▶ [Given information]
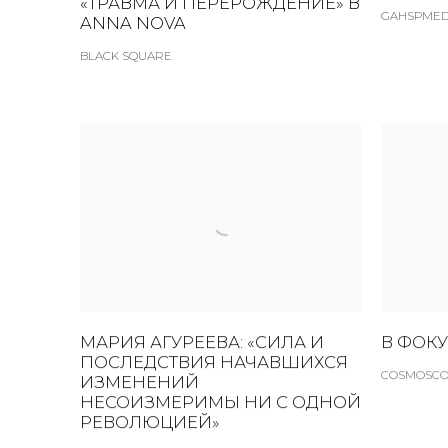
«ТРАВМА И ПЕРЕРОЖДЕНИЕ» В
GAHSPMEDI
ANNA NOVA
BLACK SQUARE
МАРИЯ АГУРЕЕВА: «СИЛА И
В ФОКУ
ПОСЛЕДСТВИЯ НАЧАВШИХСЯ
COSMOSCOW
ИЗМЕНЕНИЙ
НЕСОИЗМЕРИМЫ НИ С ОДНОЙ
РЕВОЛЮЦИЕЙ»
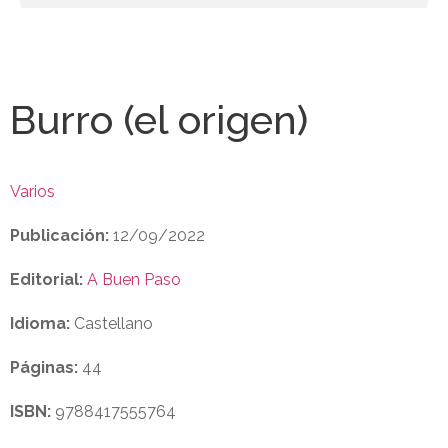
Burro (el origen)
Varios
Publicación:
12/09/2022
Editorial:
A Buen Paso
Idioma:
Castellano
Páginas:
44
ISBN:
9788417555764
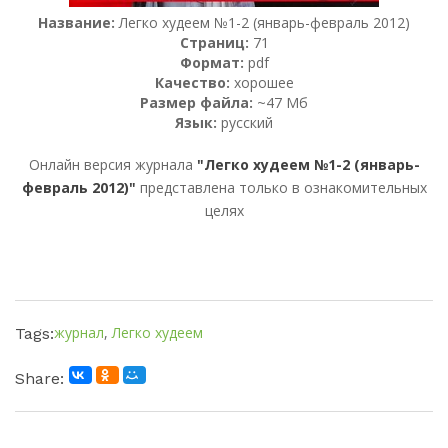
Название:
Легко худеем №1-2 (январь-февраль 2012)
Страниц:
71
Формат:
pdf
Качество:
хорошее
Размер файла:
~47 Мб
Язык:
русский
Онлайн версия журнала
"Легко худеем №1-2 (январь-
февраль 2012)"
представлена только в ознакомительных
целях
журнал
,
Легко худеем
Tags:
Share:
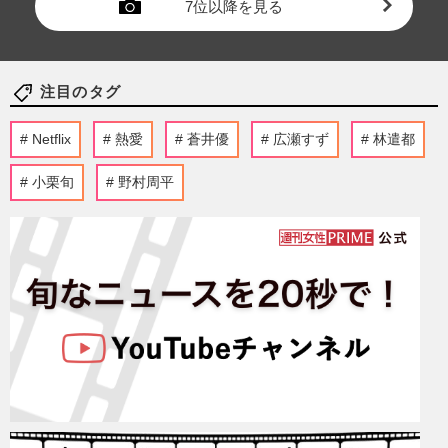
7位以降を見る
注目のタグ
Netflix
熱愛
蒼井優
広瀬すず
林遣都
小栗旬
野村周平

▶ [Instructions to follow] Your task is to retype exactly, and only, the lines from the one that holds "BLACK SQUARE" through the end of the listing, both end lines included, without any pictures.

▶ [Expected answer]
BLACK SQUARE
МАРИЯ АГУРЕЕВА: «СИЛА И
В ФОКУ
ПОСЛЕДСТВИЯ НАЧАВШИХСЯ
COSMOSCOW
ИЗМЕНЕНИЙ
НЕСОИЗМЕРИМЫ НИ С ОДНОЙ
РЕВОЛЮЦИЕЙ»
Burro (el origen)
Varios
Publicación:
12/09/2022
Editorial:
A Buen Paso
Idioma:
Castellano
Páginas:
44
ISBN:
9788417555764
Название:
Легко худеем №1-2 (январь-февраль 2012)
Страниц:
71
Формат:
pdf
Качество:
хорошее
Размер файла:
~47 Мб
Язык:
русский
Онлайн версия журнала
"Легко худеем №1-2 (январь-
февраль 2012)"
представлена только в ознакомительных
целях
журнал
,
Легко худеем
Tags:
Share:
7位以降を見る
注目のタグ
Netflix
熱愛
蒼井優
広瀬すず
林遣都
小栗旬
野村周平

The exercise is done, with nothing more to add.